Yesterday I cast my votes in the supremely fun Saveur Best Food Blog Awards, and I read all of the blog posts in the category for Best Piece of Culinary Writing. They were all wonderful. Distinct voices of people who were grounded in their lives, having come to a point of "where-they-are-ness" that I really have not. While my internal voice seems to shiver, shirk, or shout depending on the variance of foodstuff or music listened to while writing, I do maybe know a few more things about myself since starting a food blog and they are:
  • If I were in a professional kitchen, and if my hands were miraculously healed and I could do it without tearing skin and fingerprints from my digits, I would be perfectly happy being a dishwasher or a line cook. More than inventing and being ever-amicable, I know now that I am most happy serving people, working hard, cleaning thoroughly and with an eagle-eye, and hopefully being well appreciated in the process.
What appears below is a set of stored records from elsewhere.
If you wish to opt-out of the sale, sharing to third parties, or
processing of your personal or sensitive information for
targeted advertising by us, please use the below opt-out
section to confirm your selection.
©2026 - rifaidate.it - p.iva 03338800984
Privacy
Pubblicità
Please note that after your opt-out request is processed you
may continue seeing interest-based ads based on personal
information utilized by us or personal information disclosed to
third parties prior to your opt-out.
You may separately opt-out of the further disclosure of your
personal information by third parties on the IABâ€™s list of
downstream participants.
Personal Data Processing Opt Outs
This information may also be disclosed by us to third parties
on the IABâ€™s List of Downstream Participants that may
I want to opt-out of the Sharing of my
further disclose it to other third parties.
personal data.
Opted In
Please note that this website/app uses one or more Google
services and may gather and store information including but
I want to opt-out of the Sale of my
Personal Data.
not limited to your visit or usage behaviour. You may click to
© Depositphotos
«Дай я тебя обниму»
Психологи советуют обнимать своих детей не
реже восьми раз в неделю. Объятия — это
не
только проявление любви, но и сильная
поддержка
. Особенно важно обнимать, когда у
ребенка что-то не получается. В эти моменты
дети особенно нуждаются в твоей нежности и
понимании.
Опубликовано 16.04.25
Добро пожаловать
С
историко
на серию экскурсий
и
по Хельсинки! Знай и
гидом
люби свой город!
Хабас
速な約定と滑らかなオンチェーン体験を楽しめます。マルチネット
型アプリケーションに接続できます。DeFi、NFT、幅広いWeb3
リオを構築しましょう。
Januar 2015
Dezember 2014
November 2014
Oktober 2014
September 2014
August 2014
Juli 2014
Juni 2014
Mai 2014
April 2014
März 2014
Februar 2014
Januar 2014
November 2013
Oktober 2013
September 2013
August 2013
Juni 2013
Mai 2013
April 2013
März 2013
  • If I had endless money, I would buy cheese without ever glancing at the price. I would drink stellar wines, the ones that bring a tear to my eye when the unbelievable scent of it gets even the nearest proximity of my nose. I would finally find an olive oil that knocked my socks off and I would make mayonnaise with it. I would buy a truffle because few things in life could rival it. (And for the record, and since I kinda need a car, I'd get a Fiat Abarth, which my current car crush and is only *slightly* more affordable than the Audi R8.)
  • I never want to write a cookbook, but I want to help you write one if you make food that I love. Call me a ghost, or call me your right hand man, it would make no difference because what little recipe testing I have done confirms that I absolutely love helping someone do something passionately important to them, spinning off ideas and hopefully adding to their inspiration.
  • I would much rather eat simple food at home or at your home, than luscious, well prepared food out. I do love fine dining, but it intimidates me and I'm not sure why. It could be in part because my minuscule appetite can't ever live up to course meals, and I often feel full for days. I also own next to nothing decent to wear - that isn't really a stretch either.
  • If I could really understand only one thing in my kitchen life, it would be the bread. I want to know what makes it really live, how to figure out baking percentages in split seconds and how to judge weather, time and flours accordingly. I want to know how to make it adapt to wherever I am, so I could bake while traveling without much fuss. I want to know why it seems like whenever I feel confident in my bread, my bread changes the rules and makes me feel sophomoric in my bread making once again.
  • I write best on deadlines, and when a specific idea is involved. Not maybe on this personal food blog, but in general anyway.
  • If you ask me to do something for you, I will do it. Sometimes even if I'm not sure at first if I want to.

  • I have a hard time accepting money for things I love to do. Related: I have a hard time charging for things I love to make.
  • If you push me to do something out of my comfort zone, I will do it. (I'm winking at you Deena.)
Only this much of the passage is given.